The Sicilian Captive

The champions had come from their fields of war,
Over the crests of the billows far,
They had brought back the spoils of a hundred shores,
Where the deep had foam'd to their flashing oars.

They sat at their feast round the Norse-king's board;
By the glare of the torch-light the mead was pour'd;
The hearth was heap'd with the pine-boughs high,
And it flung a red radiance on shields thrown by.

The Scalds had chaunted in Runic rhyme,
Their songs of the Sword and the olden time,
And a solemn thrill, as the harp-chords rung,
Had breath'd from the walls where the bright spears hung.

But the swell was gone from the quivering string,
They had summon'd a softer voice to sing,
And a captive girl, at the warriors' call,
Stood forth in the midst of that frowning hall.

Lonely she stood:–in her mournful eyes
Lay the clear midnight of southern skies,
And the drooping fringe of their lashes low,
Half veil'd a depth of unfathom'd wo.

Stately she stood–tho' her fragile frame
Seem'd struck with the blight of some inward flame,
And her proud pale brow had a shade of scorn,
Under the waves of her dark hair worn.

And a deep flush pass'd, like a crimson haze,
O'er her marble cheek by the pine-fire's blaze;
No soft hue caught from the south-wind's breath,
But a token of fever, at strife with death.

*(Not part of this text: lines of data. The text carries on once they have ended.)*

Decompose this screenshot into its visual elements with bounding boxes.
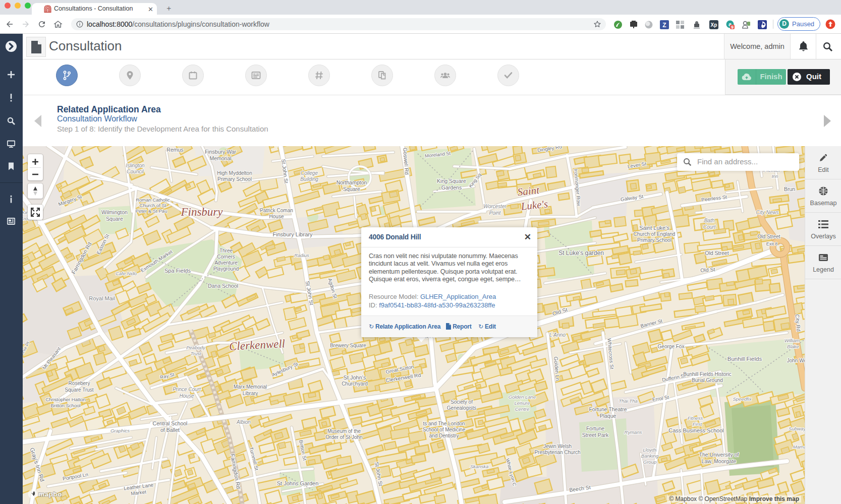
- svg-text:Centre: Centre: [515, 406, 530, 412]
- svg-text:9: 9: [731, 25, 734, 30]
- svg-text:Plaque: Plaque: [600, 413, 616, 419]
- svg-text:Museum of the: Museum of the: [327, 428, 361, 434]
- svg-text:Bunhill Fields: Bunhill Fields: [727, 356, 762, 362]
- svg-text:Banking: Banking: [641, 453, 659, 459]
- svg-text:Fortune: Fortune: [586, 425, 604, 431]
- svg-text:mapbox: mapbox: [38, 490, 62, 498]
- svg-text:Church of St: Church of St: [140, 203, 166, 208]
- svg-text:Brewery Square: Brewery Square: [330, 343, 366, 348]
- svg-text:Finsbury Library: Finsbury Library: [273, 231, 313, 237]
- svg-text:Square: Square: [106, 216, 123, 222]
- svg-text:L'Anno: L'Anno: [549, 332, 566, 338]
- svg-text:King Square: King Square: [437, 178, 466, 184]
- svg-text:Radius: Radius: [294, 253, 309, 258]
- svg-text:St Luke's garden: St Luke's garden: [558, 249, 604, 257]
- svg-text:Skanska: Skanska: [470, 464, 488, 469]
- svg-text:Primary School: Primary School: [217, 176, 252, 182]
- svg-text:College: College: [301, 170, 318, 176]
- svg-text:Square Trust: Square Trust: [65, 387, 93, 393]
- svg-text:Graphics: Graphics: [110, 428, 130, 433]
- svg-text:High Myddelton: High Myddelton: [217, 170, 252, 176]
- svg-text:Leisure: Leisure: [514, 400, 530, 406]
- svg-text:Britton School: Britton School: [50, 403, 80, 408]
- svg-text:Wilmington: Wilmington: [101, 209, 128, 215]
- svg-text:Library: Library: [243, 391, 258, 396]
- svg-text:Church of England: Church of England: [634, 231, 676, 237]
- svg-text:St.John's: St.John's: [344, 374, 366, 381]
- svg-text:Saint Luke's: Saint Luke's: [639, 225, 669, 231]
- svg-text:Adventure: Adventure: [214, 260, 238, 266]
- svg-text:Primary School: Primary School: [637, 237, 671, 243]
- svg-text:Blake: Blake: [787, 344, 799, 349]
- svg-text:Gardens: Gardens: [441, 184, 462, 191]
- svg-text:Golden Lane: Golden Lane: [509, 394, 536, 400]
- svg-text:Brun: Brun: [784, 186, 795, 192]
- svg-text:Spa Fields: Spa Fields: [164, 268, 191, 274]
- svg-text:Street Park: Street Park: [582, 432, 609, 438]
- svg-text:Building: Building: [300, 176, 318, 182]
- svg-text:of Ballet: of Ballet: [160, 427, 180, 433]
- svg-text:Central School: Central School: [153, 420, 188, 426]
- svg-text:Prince Court: Prince Court: [173, 387, 201, 392]
- svg-text:Old Street: Old Street: [705, 250, 728, 256]
- svg-text:William: William: [784, 338, 800, 343]
- svg-text:St Johns Garden: St Johns Garden: [277, 480, 319, 486]
- svg-text:Cass Business School: Cass Business School: [668, 427, 723, 433]
- svg-text:and Dentistry: and Dentistry: [429, 433, 459, 438]
- svg-text:Albion: Albion: [236, 419, 251, 425]
- svg-text:Remus: Remus: [166, 147, 183, 153]
- svg-text:Patrick Coman: Patrick Coman: [260, 208, 293, 213]
- svg-text:ts and The London: ts and The London: [423, 421, 465, 426]
- svg-text:Old St: Old St: [700, 266, 715, 273]
- svg-text:Point: Point: [489, 210, 501, 216]
- svg-text:Subway: Subway: [789, 426, 805, 431]
- svg-text:Cafe Nido: Cafe Nido: [116, 271, 137, 276]
- svg-text:Lloyds: Lloyds: [643, 447, 657, 453]
- svg-text:Bath: Bath: [704, 218, 715, 223]
- svg-text:The University of: The University of: [699, 452, 739, 458]
- svg-text:Court: Court: [703, 224, 716, 230]
- svg-text:Memorial: Memorial: [209, 155, 231, 161]
- svg-text:Group: Group: [643, 459, 656, 465]
- svg-text:Peabody: Peabody: [186, 345, 206, 350]
- svg-text:Marx Memorial: Marx Memorial: [234, 384, 267, 390]
- svg-text:Finsbury: Finsbury: [180, 206, 223, 218]
- svg-text:Genealogists: Genealogists: [447, 405, 476, 411]
- svg-text:Three: Three: [219, 248, 233, 254]
- svg-text:Presbyterian Church: Presbyterian Church: [534, 450, 580, 455]
- svg-text:Old Street: Old Street: [757, 234, 780, 239]
- svg-text:School of Medicine: School of Medicine: [423, 427, 466, 432]
- svg-text:Z: Z: [662, 22, 666, 29]
- svg-text:House: House: [180, 393, 194, 399]
- svg-text:City News: City News: [756, 210, 778, 215]
- svg-text:Jewin Welsh: Jewin Welsh: [543, 444, 572, 449]
- svg-text:Square: Square: [343, 186, 360, 192]
- svg-text:Speedfix: Speedfix: [733, 396, 752, 402]
- svg-text:Xp: Xp: [711, 22, 717, 28]
- svg-text:Roman Catholic: Roman Catholic: [136, 197, 170, 203]
- svg-text:Rosebery: Rosebery: [69, 381, 90, 386]
- svg-text:Council: Council: [127, 169, 144, 174]
- svg-text:House: House: [269, 214, 284, 219]
- svg-text:Fitness: Fitness: [688, 415, 703, 421]
- svg-text:Dana School: Dana School: [208, 283, 238, 289]
- svg-text:Exit 8: Exit 8: [766, 241, 778, 246]
- svg-text:Fortune Theatre: Fortune Theatre: [589, 406, 627, 412]
- svg-text:Islington: Islington: [126, 163, 145, 168]
- svg-text:Saint: Saint: [517, 184, 541, 199]
- svg-text:Rymans: Rymans: [625, 429, 642, 435]
- svg-text:Royal Mail: Royal Mail: [89, 295, 115, 301]
- svg-text:Society of: Society of: [451, 399, 473, 405]
- svg-text:Bunhill Fields Historic: Bunhill Fields Historic: [683, 371, 732, 377]
- svg-text:Burial Ground: Burial Ground: [692, 377, 723, 383]
- svg-text:Order of St John: Order of St John: [325, 434, 362, 440]
- svg-text:Law, Moorgate: Law, Moorgate: [702, 458, 737, 464]
- svg-text:Worcester: Worcester: [483, 204, 507, 209]
- svg-text:George Fox: George Fox: [658, 344, 685, 349]
- svg-text:Playground: Playground: [213, 266, 239, 272]
- svg-text:Trust: Trust: [191, 351, 201, 356]
- svg-text:John Wesl: John Wesl: [787, 358, 805, 363]
- svg-text:First: First: [693, 421, 702, 427]
- svg-text:Finsbury War: Finsbury War: [205, 149, 237, 155]
- svg-text:Peter & St Pau: Peter & St Pau: [136, 208, 167, 214]
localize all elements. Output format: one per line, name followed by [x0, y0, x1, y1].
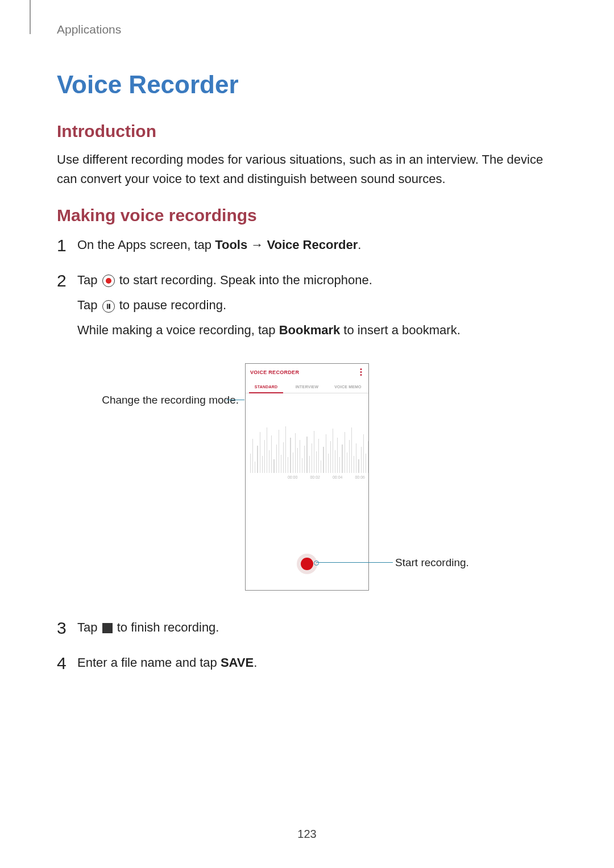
wave-bar [273, 459, 274, 473]
wave-bar [337, 438, 338, 473]
step-2-text-e: While making a voice recording, tap [77, 323, 279, 337]
step-1-bold-voice-recorder: Voice Recorder [267, 238, 358, 252]
wave-bar [269, 450, 269, 473]
wave-bar [276, 445, 277, 473]
wave-bar [312, 443, 312, 473]
record-icon [102, 275, 115, 287]
step-2-text-b: to start recording. Speak into the micro… [116, 273, 372, 287]
wave-bar [347, 452, 347, 473]
time-label: 00:04 [333, 475, 343, 479]
phone-screenshot: VOICE RECORDER STANDARD INTERVIEW VOICE … [245, 363, 369, 591]
wave-bar [255, 462, 255, 473]
wave-bar [318, 439, 319, 473]
step-2: 2 Tap to start recording. Speak into the… [57, 271, 557, 346]
wave-bar [295, 433, 296, 473]
wave-bar [306, 437, 307, 473]
step-3-text-a: Tap [77, 620, 101, 634]
wave-bar [250, 454, 251, 473]
wave-bar [345, 432, 345, 473]
wave-bar [314, 431, 314, 473]
tab-voice-memo[interactable]: VOICE MEMO [327, 381, 368, 393]
step-2-text-d: to pause recording. [116, 298, 226, 312]
more-icon[interactable] [358, 368, 364, 377]
wave-bar [309, 456, 310, 473]
wave-bar [363, 434, 364, 473]
step-4-text-a: Enter a file name and tap [77, 655, 221, 670]
wave-bar [252, 439, 253, 473]
step-2-bold-bookmark: Bookmark [279, 323, 341, 337]
wave-bar [260, 432, 260, 473]
step-4-number: 4 [57, 653, 77, 674]
step-4-text-c: . [254, 655, 257, 670]
waveform [246, 422, 368, 473]
wave-bar [262, 456, 263, 473]
step-2-text-a: Tap [77, 273, 101, 287]
wave-bar [279, 430, 279, 473]
time-label: 00:06 [355, 475, 365, 479]
wave-bar [358, 459, 359, 473]
wave-bar [304, 446, 305, 473]
wave-bar [297, 448, 298, 473]
section-label: Applications [57, 23, 557, 36]
step-1: 1 On the Apps screen, tap Tools → Voice … [57, 235, 557, 260]
stop-icon [102, 623, 113, 633]
wave-bar [354, 456, 354, 473]
wave-bar [271, 435, 272, 473]
step-2-number: 2 [57, 271, 77, 291]
step-2-text-g: to insert a bookmark. [340, 323, 460, 337]
wave-bar [368, 441, 368, 473]
wave-bar [257, 446, 258, 473]
wave-bar [302, 458, 302, 473]
wave-bar [339, 457, 340, 473]
wave-bar [267, 427, 267, 473]
wave-bar [290, 438, 291, 473]
callout-change-mode: Change the recording mode. [102, 394, 239, 406]
step-4: 4 Enter a file name and tap SAVE. [57, 653, 557, 678]
step-1-text-c: → [247, 238, 267, 252]
time-axis: 00:0000:0200:0400:06 [246, 473, 368, 479]
intro-body: Use different recording modes for variou… [57, 150, 557, 189]
tab-interview[interactable]: INTERVIEW [287, 381, 327, 393]
wave-bar [293, 452, 293, 473]
callout-left-line [226, 400, 244, 400]
wave-bar [342, 445, 342, 473]
page-title: Voice Recorder [57, 70, 557, 99]
callout-start-recording: Start recording. [395, 556, 469, 569]
wave-bar [330, 441, 331, 473]
figure: Change the recording mode. VOICE RECORDE… [57, 363, 557, 608]
wave-bar [326, 434, 326, 473]
page-number: 123 [0, 828, 614, 841]
phone-header-title: VOICE RECORDER [250, 369, 299, 375]
wave-bar [316, 451, 317, 473]
step-3-number: 3 [57, 618, 77, 638]
pause-icon [102, 300, 115, 313]
wave-bar [335, 450, 335, 473]
wave-bar [323, 447, 323, 473]
step-1-text-e: . [358, 238, 361, 252]
wave-bar [328, 454, 329, 473]
wave-bar [281, 455, 281, 473]
step-1-bold-tools: Tools [215, 238, 247, 252]
wave-bar [333, 429, 333, 473]
step-3: 3 Tap to finish recording. [57, 618, 557, 643]
wave-bar [351, 427, 352, 473]
heading-making-recordings: Making voice recordings [57, 206, 557, 225]
wave-bar [366, 454, 366, 473]
record-button-dot [301, 558, 313, 570]
time-label: 00:02 [310, 475, 320, 479]
tab-standard[interactable]: STANDARD [246, 381, 287, 393]
step-2-text-c: Tap [77, 298, 101, 312]
wave-bar [349, 440, 350, 473]
step-3-text-b: to finish recording. [114, 620, 219, 634]
wave-bar [283, 442, 284, 473]
wave-bar [356, 443, 356, 473]
wave-bar [321, 460, 321, 473]
time-label: 00:00 [288, 475, 298, 479]
wave-bar [300, 440, 300, 473]
wave-bar [285, 426, 286, 473]
wave-bar [288, 457, 288, 473]
step-1-number: 1 [57, 235, 77, 256]
step-4-bold-save: SAVE [221, 655, 254, 670]
page-margin-mark [30, 0, 31, 34]
callout-right-line [316, 562, 393, 563]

She had been torn from her home away,
With her long locks crown'd for her bridal day,
And brought to die of the burning dreams
That haunt the exile by foreign streams.

They bade her sing of her distant land–
She held its lyre with a trembling hand,
Till the spirit its blue skies had given her, woke,
And the stream of her voice into music broke.

Faint was the strain, in its first wild flow;
Troubled its murmur, and sad, and low;
But it swell'd into deeper power ere long,
As the breeze that swept over her soul grew strong.

'They bid me sing of thee, mine own, my sunny land! of thee!
Am I not parted from thy shores by the mournful-sounding sea?
Doth not thy shadow wrap my soul?–in silence let me die,
In a voiceless dream of thy silvery founts, and thy pure, deep sapphire sky;
How should thy lyre give here its wealth of buried sweetness forth?
Its tones of summer's breathings born, to the wild winds of the north?
'Yet thus it shall be once, once more!–my spirit shall awake,
And thro' the mists of death shine out, my country, for thy sake!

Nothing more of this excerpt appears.